The Ford Motor Company outlined its path to the successful integration of electric vehicles into the overall fleet. Some of the points we wholeheartedly agree with and some are simply not necessary.
Good points:
- Have a common battery pack that can be used by all OEM's, which brings production numbers much higher and lowers cost dramatically.
- Use of policies and government grants / incentives for purchasing EV's.
- Adoption into the various fleets used by government and private sector
Not so good points:
- Charging Infrastucture, which is already there and can be built up later.
- Vehicle to home and vehicle to grid technologies, which is just a farce as this also represents unnecessary expenditures and are not a precursor to getting the cars on the road.
From Green Car Congress:
Noting that “once you plug the vehicle into the wall, success becomes a team sport”, Mike Tinskey, manager of Ford’s sustainability activities focused on electric vehicles and infrastructure, outlined what Ford sees as enablers for electrification (“controllable success factors”), during a presentation at the Plug-in 2009 conference in Long Beach this past week.
Prior to his current position, Tinskey led Ford’s product planning and product management activities for hybrids and for developing and implementing the electric vehicle strategy announced last January (earlier post). During his talk, he suggested that migrating to some battery commonality would be a huge win for the industry simply because it would support a more rapid achievement of the higher production volumes required to bring prices down.
We as OEMs are currently on a path to design, sell and service all unique battery packs. It’s easy to identify the problem. As you have unique packs and cells, it creates a challenge and an obstacle to having secondary ownership, to having some unique receipt models, service costs, and the list goes on and on.
The biggest issue with batteries now is not necessarily the technology, it’s the volume. If the battery manufacturers could get north of 100,000 packs, annually, prices come down drastically. One path forward is that we all collectively focus our initial volumes on common packs. That’s easier said than done. I don’t want to paint a picture that this is something we can get solved tomorrow. But we definitely have this in mind as a long-term goal. Right now we’re just making sure we get the product right, it’s a quality product, and it works.
But if we could get movement to migrating to some commonality, overall that would be a huge win for the industry.
—Mike Tinskey
Ford’s product approach to electrification. Currently, Ford has four full hybrids on the market. For the mid-term (2011-2020), Ford will increase its use of hybrid technology, and introduce plug-in hybrid electric (PHEV) and battery electric vehicles (BEV) on the market. For the long-term (2020-2030), Tinskey said, Ford will focus on volume expansion of hybrid technologies, continue to leverage PHEVs and BEVs, and introduced fuel cell vehicles. There is also an accompanying long-term focus on clean electricity and hydrogen for fueling.

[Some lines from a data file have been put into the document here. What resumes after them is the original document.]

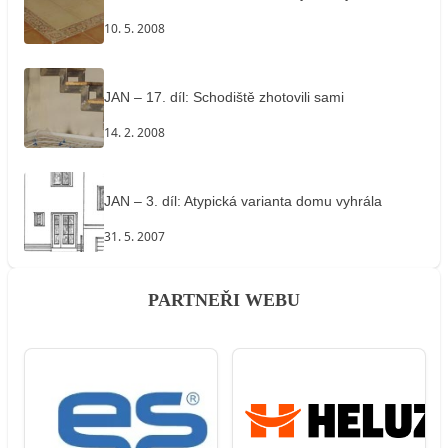
10. 5. 2008
JAN – 17. díl: Schodiště zhotovili sami
14. 2. 2008
JAN – 3. díl: Atypická varianta domu vyhrála
31. 5. 2007
PARTNEŘI WEBU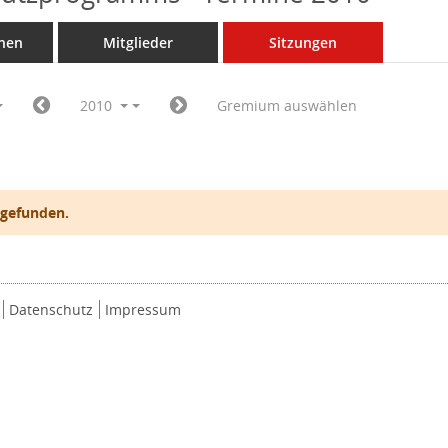
nen
Mitglieder
Sitzungen
2010
Gremium auswählen
 gefunden.
Datenschutz
Impressum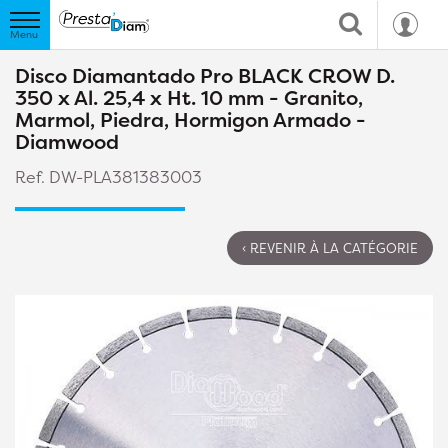
Disco Diamantado Pro BLACK CROW D.
350 x Al. 25,4 x Ht. 10 mm - Granito,
Marmol, Piedra, Hormigon Armado -
Diamwood
Ref. DW-PLA381383003
‹ REVENIR À LA CATÉGORIE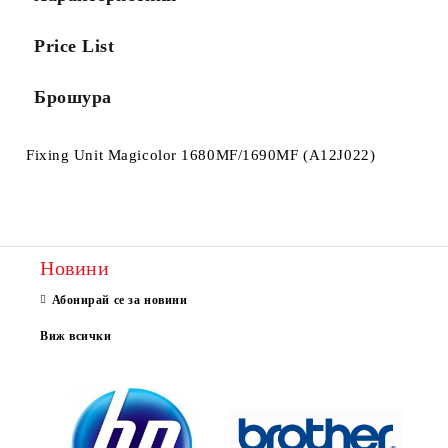
Price List
Брошура
Fixing Unit Magicolor 1680MF/1690MF (A12J022)
Новини
Абонирай се за новини
Виж всички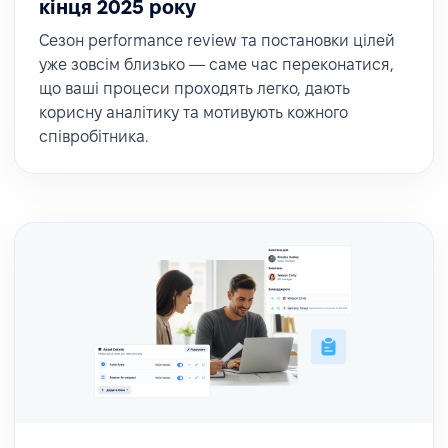
кінця 2025 року
Сезон performance review та постановки цілей
уже зовсім близько — саме час переконатися,
що ваші процеси проходять легко, дають
корисну аналітику та мотивують кожного
співробітника.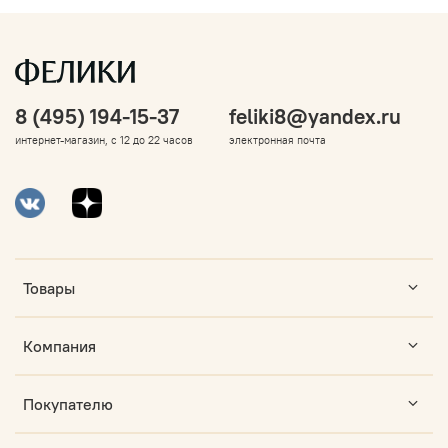
8 (495) 194-15-37
feliki8@yandex.ru
интернет-магазин, с 12 до 22 часов
электронная почта
Товары
Компания
Покупателю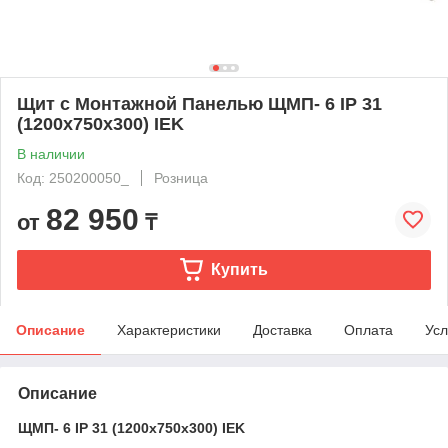
Щит с Монтажной Панелью ЩМП- 6 IP 31
(1200х750х300) IEK
В наличии
Код: 250200050_
Розница
82 950
от
₸
Купить
Описание
Характеристики
Доставка
Оплата
Усл
Описание
ЩМП- 6 IP 31 (1200х750х300) IEK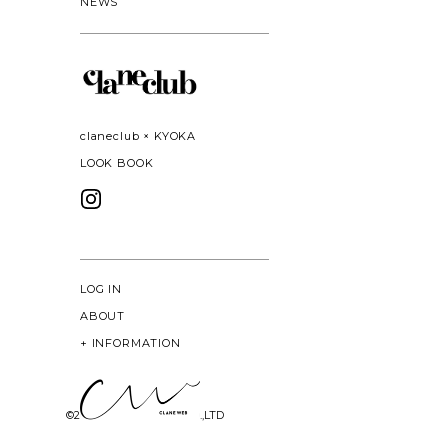
NEWS
claneclub × KYOKA
LOOK BOOK
LOG IN
ABOUT
+
INFORMATION
©
2026 CLANE DESIGN CO.,LTD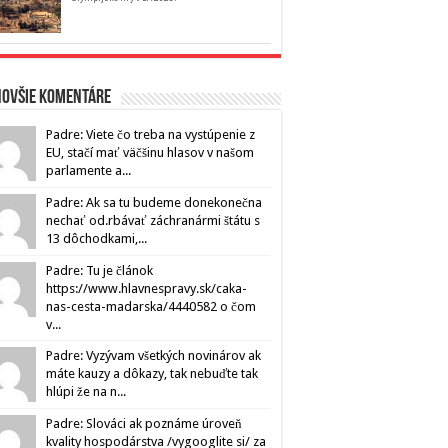
novšie komentáre
Padre: Viete čo treba na vystúpenie z
EU, stačí mať väčšinu hlasov v našom
parlamente a...
Padre: Ak sa tu budeme donekonečna
nechať od.rbávať záchranármi štátu s
13 dôchodkami,...
Padre: Tu je článok
https://www.hlavnespravy.sk/caka-
nas-cesta-madarska/4440582 o čom
v...
Padre: Vyzývam všetkých novinárov ak
máte kauzy a dôkazy, tak nebuďte tak
hlúpi že na n...
Padre: Slováci ak poznáme úroveň
kvality hospodárstva /vygooglite si/ za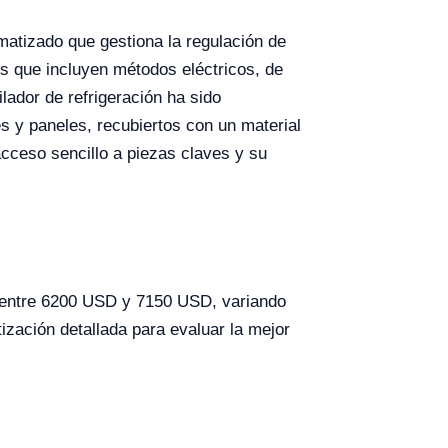
atizado que gestiona la regulación de
es que incluyen métodos eléctricos, de
lador de refrigeración ha sido
s y paneles, recubiertos con un material
acceso sencillo a piezas claves y su
r entre 6200 USD y 7150 USD, variando
ización detallada para evaluar la mejor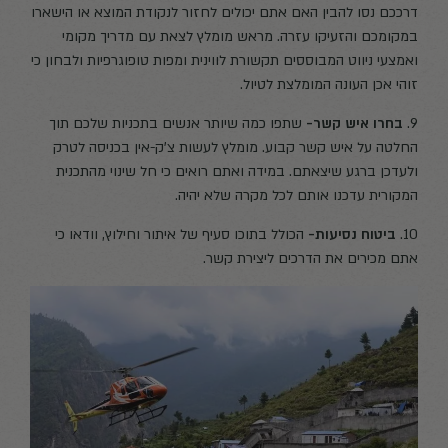
דרככם נסו להבין האם אתם יכולים לחזור לנקודת המוצא או הישארו
במקומכם והזעיקו עזרה. מראש מומלץ לצאת עם מדריך מקומי
ואמצעי ניווט המבוססים תקשורת לווינית ומפות טופוגרפיות ולבחון כי
זוהי אכן העונה המומלצת לטיול.
9.
בחרו איש קשר-
שתפו כמה שיותר אנשים בתכניות שלכם תוך
החלטה על איש קשר קבוע. מומלץ לעשות צ'ק-אין בכניסה לטרק
ולעדכן ברגע שיצאתם. במידה ואתם רואים כי חל שינוי מהתכנית
המקורית עדכנו אותם לכל מקרה שלא יהיה.
10.
ביטוח נסיעות-
הכולל בתוכו סעיף של איתור וחילוץ, וודאו כי
אתם מכירים את הדרכים ליצירת קשר.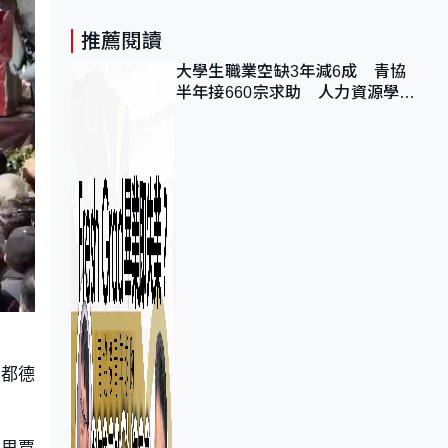
推薦閱讀
大學生職業空缺3年減6成 青協
半年接660宗求助 人力資源學
會：AI浪潮重整職位需求
首都德
拉里賈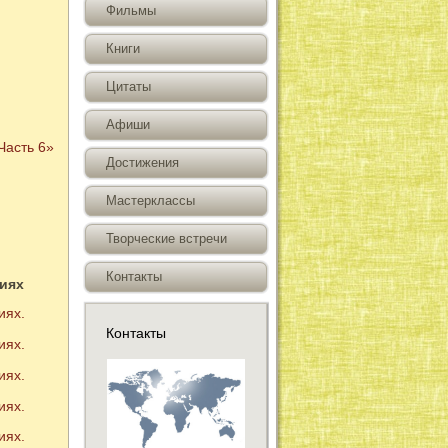
Фильмы
Книги
Цитаты
Афиши
Часть 6»
Достижения
Мастерклассы
Творческие встречи
Контакты
иях
иях.
Контакты
иях.
иях.
иях.
иях.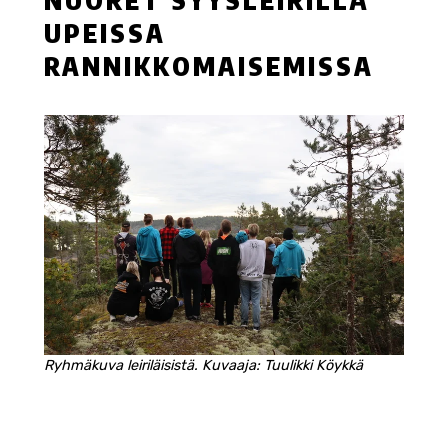
NUORET SYYSLEIRILLÄ
UPEISSA
RANNIKKOMAISEMISSA
Ryhmäkuva leiriläisistä. Kuvaaja: Tuulikki Köykkä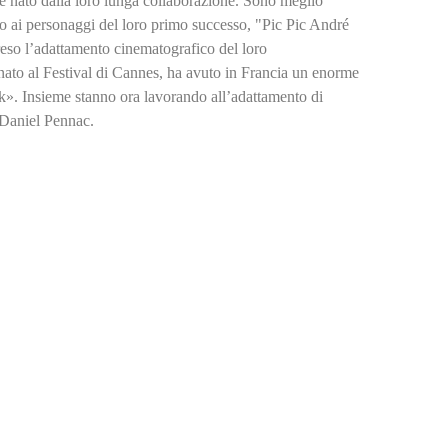
e nato dalla loro lunga collaborazione. Sono meglio
to ai personaggi del loro primo successo, "Pic Pic André
eso l’adattamento cinematografico del loro
onato al Festival di Cannes, ha avuto in Francia un enorme
nk». Insieme stanno ora lavorando all’adattamento di
i Daniel Pennac.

We look at powertrains as powerpacks, and we view emerging technologies as powerpacks also. We've taken the approach that the vehicle can be a global platform&madsh;and you can really enjoy some economies of scale from that—and then you can take these powerpacks and react to local market conditions, and put those powerpacks in as appropriate as the markets develop.

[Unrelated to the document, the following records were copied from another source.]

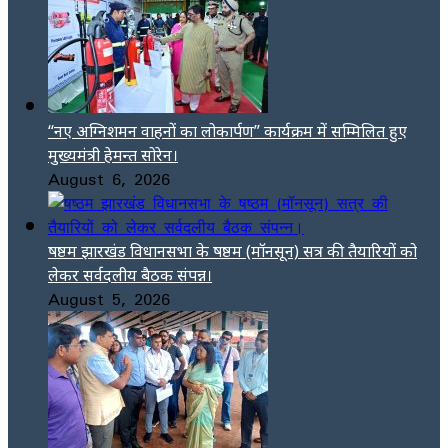
“नए अग्निशमन वाहनों का लोकार्पण” कार्यक्रम में सम्मिलित हुए
मुख्यमंत्री हेमन्त सोरेन।
August 6, 2026
षष्ठम झारखंड विधानसभा के षष्ठम (मॉनसून) सत्र की तैयारियों को
लेकर सर्वदलीय बैठक संपन्न।
August 5, 2026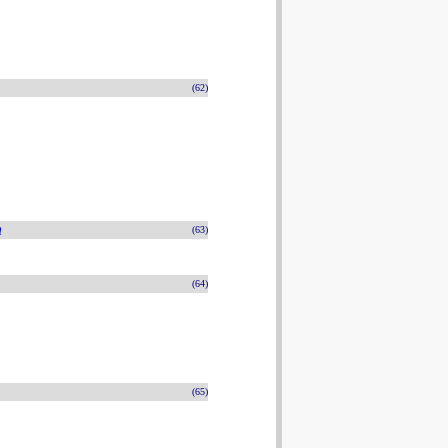
(62)
n
(63)
(64)
(65)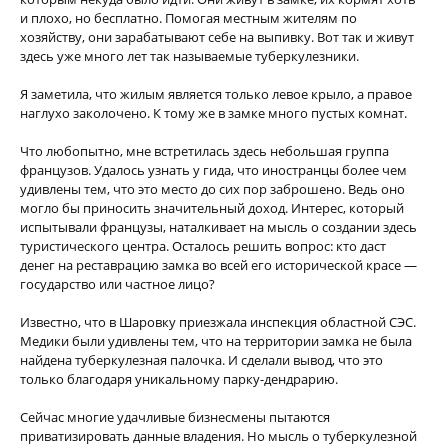
и плохо, но бесплатно. Помогая местным жителям по
хозяйству, они зарабатывают себе на выпивку. Вот так и живут
здесь уже много лет так называемые туберкулезники.
Я заметила, что жилым является только левое крыло, а правое
наглухо заколочено. К тому же в замке много пустых комнат.
Что любопытно, мне встретилась здесь небольшая группа
французов. Удалось узнать у гида, что иностранцы более чем
удивлены тем, что это место до сих пор заброшено. Ведь оно
могло бы приносить значительный доход. Интерес, который
испытывали французы, наталкивает на мысль о создании здесь
туристического центра. Осталось решить вопрос: кто даст
денег на реставрацию замка во всей его исторической красе —
государство или частное лицо?
Известно, что в Шаровку приезжала инспекция областной СЭС.
Медики были удивлены тем, что на территории замка не была
найдена туберкулезная палочка. И сделали вывод, что это
только благодаря уникальному парку-дендрарию.
Сейчас многие удачливые бизнесмены пытаются
приватизировать данные владения. Но мысль о туберкулезной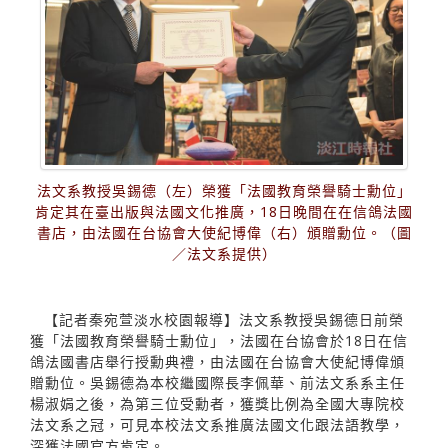
法文系教授吳錫德（左）榮獲「法國教育榮譽騎士勳位」
肯定其在臺出版與法國文化推廣，18日晚間在在信鴿法國
書店，由法國在台協會大使紀博偉（右）頒贈勳位。（圖
／法文系提供）
【記者秦宛萱淡水校園報導】法文系教授吳錫德日前榮
獲「法國教育榮譽騎士勳位」，法國在台協會於18日在信
鴿法國書店舉行授勳典禮，由法國在台協會大使紀博偉頒
贈勳位。吳錫德為本校繼國際長李佩華、前法文系系主任
楊淑娟之後，為第三位受勳者，獲獎比例為全國大專院校
法文系之冠，可見本校法文系推廣法國文化跟法語教學，
深獲法國官方肯定。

Where the markets develop, we can react very quickly and introduced a BEV, or plug-in, or diesel, or EcoBoost fairly rapidly.
—Mike Tinskey
Ford chose to develop many of its electrified products on its global C platform—a high-volume platform that sells millions every year.
Specifically on the BEV side, Ford has announced two vehicles: the electric Transit Connect light commercial van in 2010, and the battery electric Focus in 2011 (using new styling and with a new model). Both of these are C-platform applications. Ford will introduce a plug-in hybrid version with its next generation hybrid vehicles in 2012.

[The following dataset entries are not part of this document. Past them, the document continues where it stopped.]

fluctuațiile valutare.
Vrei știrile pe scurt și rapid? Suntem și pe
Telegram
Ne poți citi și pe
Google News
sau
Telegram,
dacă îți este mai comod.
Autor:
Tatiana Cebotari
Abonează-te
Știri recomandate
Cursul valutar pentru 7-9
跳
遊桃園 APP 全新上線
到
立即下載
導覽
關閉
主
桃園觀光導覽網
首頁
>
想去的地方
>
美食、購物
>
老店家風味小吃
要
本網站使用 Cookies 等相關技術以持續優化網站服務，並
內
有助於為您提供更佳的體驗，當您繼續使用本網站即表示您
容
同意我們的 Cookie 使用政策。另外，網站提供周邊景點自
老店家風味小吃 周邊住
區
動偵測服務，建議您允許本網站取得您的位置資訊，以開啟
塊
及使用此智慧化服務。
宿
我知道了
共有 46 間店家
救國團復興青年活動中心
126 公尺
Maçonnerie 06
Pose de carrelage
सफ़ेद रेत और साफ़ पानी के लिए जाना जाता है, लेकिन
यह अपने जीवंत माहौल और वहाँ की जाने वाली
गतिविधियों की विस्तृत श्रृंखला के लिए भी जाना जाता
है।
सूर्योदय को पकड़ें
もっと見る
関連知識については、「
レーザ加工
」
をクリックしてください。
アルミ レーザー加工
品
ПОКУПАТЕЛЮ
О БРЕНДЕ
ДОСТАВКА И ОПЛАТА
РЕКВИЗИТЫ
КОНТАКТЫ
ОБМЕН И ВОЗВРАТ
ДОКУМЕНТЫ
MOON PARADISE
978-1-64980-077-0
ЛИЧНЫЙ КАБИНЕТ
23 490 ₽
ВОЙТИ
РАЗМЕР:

Citing the wide variance in industry projections—ranging from the extremely conservative to the wildly optimistic—Tinskey noted that the large degree of uncertainty contributed to Ford’s adoption of its current electrification strategy which is designed to optimize flexibility and response time.
Market enablers for electrification. In addition to battery commonality, Ford sees other success factors contributing to successful electrification as:
- The charging infrastructure. Ford sees home charging as the segment where the most frequent charging will occur, followed by fleet depot charging, charge at work, and then public charging, in that order. For the next four years or so, he sees no major charging infrastructure. Standards are critical for success here. Tinskey also noted that fast charging present challenges on vehicles, due to the sizing of onboard electronics.
- Supporting policies.
- Utilities, vehicle-to-home (V2H), and vehicle-to-grid (V2G). Ford is a little bearish on the concept of V2G at this point, he said. “Let’s figure out V2H—then we can figure everything else out.” Key for success here is working with utilities and emerging standards for messaging and communications between the vehicle and the grid and utility.
- Utility partnership and renewable power generation.
- Alternative business models (e.g., Better Place) and alliances.
- Government incentives and grants.
- Secondary uses for the battery pack (this is linked to the commonality issue, as repackaging common formats would reduce cost and make sales less convoluted.
- Demonstrations and early fleet sales.